Crozatier B, Bical O, Belot J P, Caillet D
Am J Cardiol. 1985 Apr 1;55(8):1102-6. doi: 10.1016/0002-9149(85)90754-4.
To test whether left ventricular (LV) end-systolic dimensions are determined only by end-systolic pressure for a given inotropic state, 7 conscious dogs were studied during abrupt closure of a fistula created between the left subclavian artery and the left atrial appendage. The dogs were instrumented with an LV pressure micromanometer and ultrasonic crystals measuring LV major- and minor-axis diameters and ventricular wall thickness. During beta-blockade treatment and for the same end-systolic pressure, closure of the fistula produced a 40% decrease in cardiac output; end-diastolic diameter decreased by 1.5 mm and end-systolic diameter decreased by 0.9 mm. Calculated end-systolic volume was similarly decreased by 1.3 ml for a decrease of 2.9 ml of end-diastolic volume. Thus, large end-diastolic dimensional variations associated with peripheral resistance decrease significantly modify the end-systolic pressure-diameter (and volume) relations in the conscious animal. It is suggested that indexes obtained from these relations should not be used in patients when systolic pressure variations are associated with large stroke volume variations.

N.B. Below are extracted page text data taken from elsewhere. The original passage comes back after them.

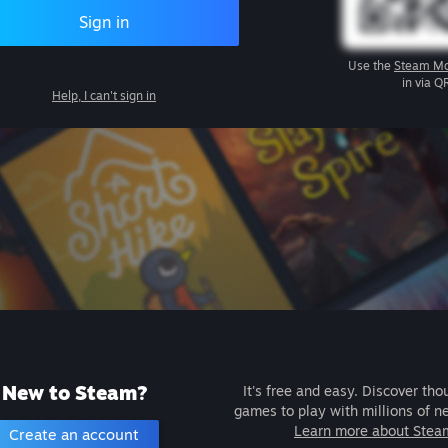
Sign in
Use the
Steam Mo
in via Q
Help, I can't sign in
New to Steam?
It's free and easy. Discover tho
games to play with millions of n
Learn more about Stea
Create an account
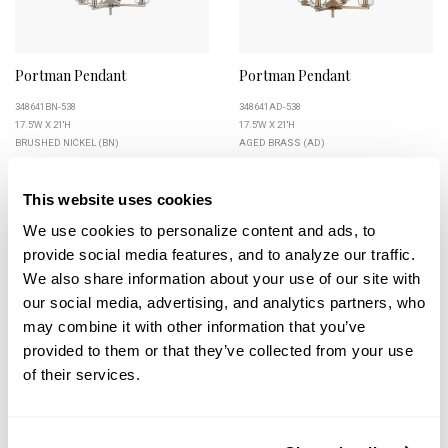
Portman Pendant
Portman Pendant
348641BN-538
348641AD-538
17.5''W X 21''H
17.5''W X 21''H
BRUSHED NICKEL (BN)
AGED BRASS (AD)
This website uses cookies
We use cookies to personalize content and ads, to 
provide social media features, and to analyze our traffic. 
+
+
We also share information about your use of our site with 
our social media, advertising, and analytics partners, who 
may combine it with other information that you’ve 
provided to them or that they’ve collected from your use 
of their services.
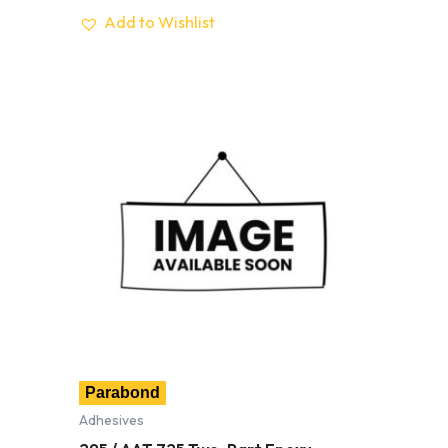
Add to Wishlist
Parabond
Adhesives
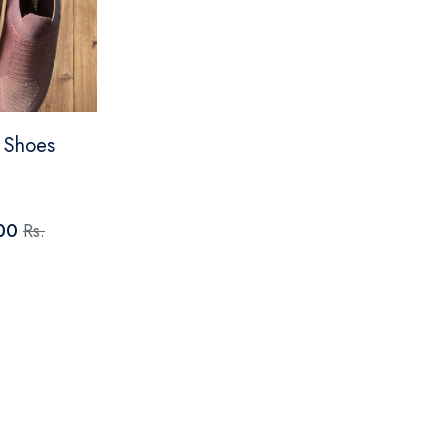
p Shoes
.00
Rs.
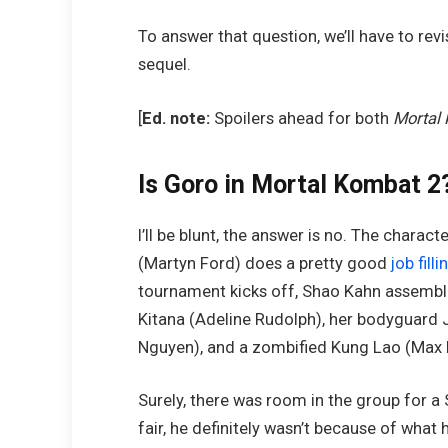
To answer that question, we’ll have to revi
sequel.
[
Ed. note:
Spoilers ahead for both
Mortal
Is Goro in Mortal Kombat 2
I’ll be blunt, the answer is no. The chara
(Martyn Ford) does a pretty good
job fill
tournament kicks off, Shao Kahn assemble
Kitana (Adeline Rudolph), her bodyguard J
Nguyen), and a zombified Kung Lao (Max
Surely, there was room in the group for a 
fair, he definitely wasn’t because of what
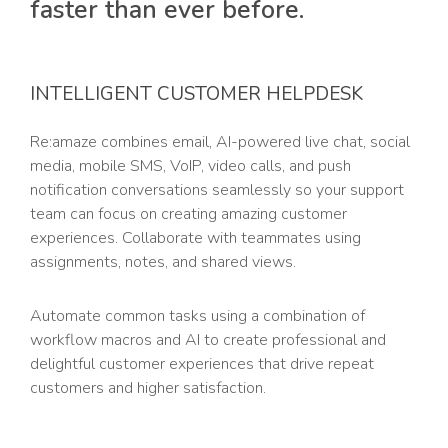
faster than ever before.
INTELLIGENT CUSTOMER HELPDESK
Re:amaze combines email, AI-powered live chat, social
media, mobile SMS, VoIP, video calls, and push
notification conversations seamlessly so your support
team can focus on creating amazing customer
experiences. Collaborate with teammates using
assignments, notes, and shared views.
Automate common tasks using a combination of
workflow macros and AI to create professional and
delightful customer experiences that drive repeat
customers and higher satisfaction.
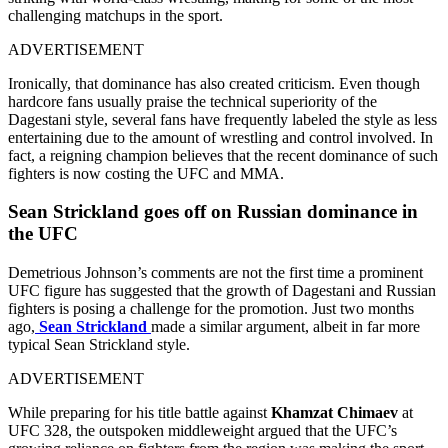
challenging matchups in the sport.
ADVERTISEMENT
Ironically, that dominance has also created criticism. Even though
hardcore fans usually praise the technical superiority of the
Dagestani style, several fans have frequently labeled the style as less
entertaining due to the amount of wrestling and control involved. In
fact, a reigning champion believes that the recent dominance of such
fighters is now costing the UFC and MMA.
Sean Strickland goes off on Russian dominance in
the UFC
Demetrious Johnson’s comments are not the first time a prominent
UFC figure has suggested that the growth of Dagestani and Russian
fighters is posing a challenge for the promotion. Just two months
ago,
Sean Strickland
made a similar argument, albeit in far more
typical Sean Strickland style.
ADVERTISEMENT
While preparing for his title battle against
Khamzat Chimaev
at
UFC 328, the outspoken middleweight argued that the UFC’s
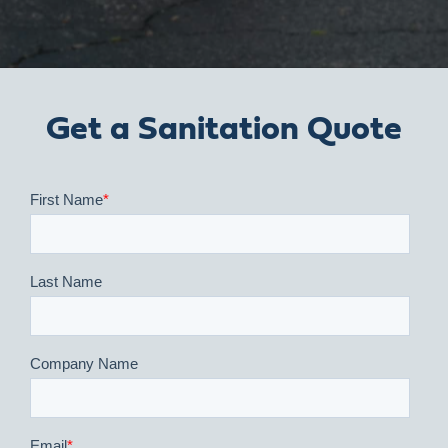
Get a Sanitation Quote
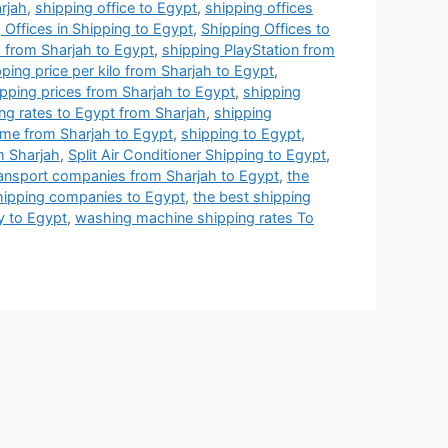
arjah
,
shipping office to Egypt
,
shipping offices
 Offices in Shipping to Egypt
,
Shipping Offices to
 from Sharjah to Egypt
,
shipping PlayStation from
ping price per kilo from Sharjah to Egypt
,
pping prices from Sharjah to Egypt
,
shipping
ng rates to Egypt from Sharjah
,
shipping
ime from Sharjah to Egypt
,
shipping to Egypt
,
m Sharjah
,
Split Air Conditioner Shipping to Egypt
,
ransport companies from Sharjah to Egypt
,
the
hipping companies to Egypt
,
the best shipping
y to Egypt
,
washing machine shipping rates To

为了检验对于给定的变力状态,左心室(LV)收缩末期尺寸是否仅由收缩末期压力决定,在7只清醒犬身上进行了研究,期间突然闭合左锁骨下动脉与左心耳之间建立的瘘管。给犬植入左心室压力微测压计以及测量左心室长轴和短轴直径及心室壁厚度的超声晶体。在β受体阻滞剂治疗期间,对于相同的收缩末期压力,瘘管闭合使心输出量降低40%;舒张末期直径减小1.5 mm,收缩末期直径减小0.9 mm。舒张末期容积减少2.9 ml时,计算得出的收缩末期容积同样减少1.3 ml。因此,与外周阻力降低相关的舒张末期尺寸的大幅变化显著改变了清醒动物的收缩末期压力-直径(和容积)关系。建议当收缩压变化与大的每搏输出量变化相关时,不应在患者中使用从这些关系中获得的指标。